Zhao Wei, Wang Likun, Zhang Tian-Xiang, Zhao Ze-Ning, Du Pu-Feng
School of Computer Science and Technology, Tianjin University, Tianjin 300350, China.
Beijing Key Laboratory of Tumor Systems Biology, Department of Pathology, School of Basic Medical Sciences, Institute of Systems Biomedicine, Peking University Health Science Center, Beijing 100191, China.
Protein Pept Lett. 2018;25(9):822-829. doi: 10.2174/0929866525666180905111124.

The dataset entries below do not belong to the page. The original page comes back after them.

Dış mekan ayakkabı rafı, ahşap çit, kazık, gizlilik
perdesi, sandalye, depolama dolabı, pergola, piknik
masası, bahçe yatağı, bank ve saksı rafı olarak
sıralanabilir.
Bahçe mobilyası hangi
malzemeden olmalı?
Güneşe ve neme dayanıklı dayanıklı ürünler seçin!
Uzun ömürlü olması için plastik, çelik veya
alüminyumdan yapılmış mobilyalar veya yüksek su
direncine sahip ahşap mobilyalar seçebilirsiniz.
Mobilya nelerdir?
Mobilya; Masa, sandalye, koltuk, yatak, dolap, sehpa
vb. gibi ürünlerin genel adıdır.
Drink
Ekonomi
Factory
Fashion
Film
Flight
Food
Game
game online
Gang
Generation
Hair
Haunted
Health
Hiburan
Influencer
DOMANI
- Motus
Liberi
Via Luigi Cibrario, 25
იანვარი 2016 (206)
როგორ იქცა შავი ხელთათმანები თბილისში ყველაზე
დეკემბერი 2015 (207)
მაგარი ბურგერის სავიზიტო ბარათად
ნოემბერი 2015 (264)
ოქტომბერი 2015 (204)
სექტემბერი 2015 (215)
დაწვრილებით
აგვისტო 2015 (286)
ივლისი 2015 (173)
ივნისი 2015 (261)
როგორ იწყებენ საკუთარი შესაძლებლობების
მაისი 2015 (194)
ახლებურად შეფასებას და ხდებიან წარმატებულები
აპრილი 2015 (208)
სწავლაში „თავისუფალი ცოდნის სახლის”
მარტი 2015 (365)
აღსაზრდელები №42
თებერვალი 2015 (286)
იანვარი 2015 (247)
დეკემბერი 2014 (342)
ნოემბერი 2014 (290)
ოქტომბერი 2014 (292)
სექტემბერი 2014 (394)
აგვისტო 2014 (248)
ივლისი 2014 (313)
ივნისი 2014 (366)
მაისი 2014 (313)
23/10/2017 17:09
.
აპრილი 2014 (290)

In the post-genome age, it is more urgent to understand the functions of genes and proteins. Since experimental methods are usually costly and time consuming, computational predictions are recognized as an alternative approach. In developing a predictive method for functional genomics and proteomics, one of the most important steps is to represent biological sequences with a fixed length numerical form, which can be further analyzed using machine learning algorithms. Chou's pseudo-amino acid compositions and the pseudo k-nucleotide compositions are algorithms for this purpose.
Since the appearance of these algorithms, several software tools have been developed as implementations. These software tools facilitate the application of these algorithms. As these software tools are developed with different technologies and for different application scenarios, we will briefly review the technical aspect of these software tools in this short review.
在后基因组时代,了解基因和蛋白质的功能变得更加迫切。由于实验方法通常成本高昂且耗时,计算预测被视为一种替代方法。在开发功能基因组学和蛋白质组学的预测方法时,最重要的步骤之一是以固定长度的数字形式表示生物序列,以便可以使用机器学习算法进行进一步分析。周氏伪氨基酸组成和伪k核苷酸组成就是用于此目的的算法。
自从这些算法出现以来,已经开发了几种软件工具作为实现方式。这些软件工具促进了这些算法的应用。由于这些软件工具是使用不同技术并针对不同应用场景开发的,我们将在这篇简短的综述中简要回顾这些软件工具的技术方面。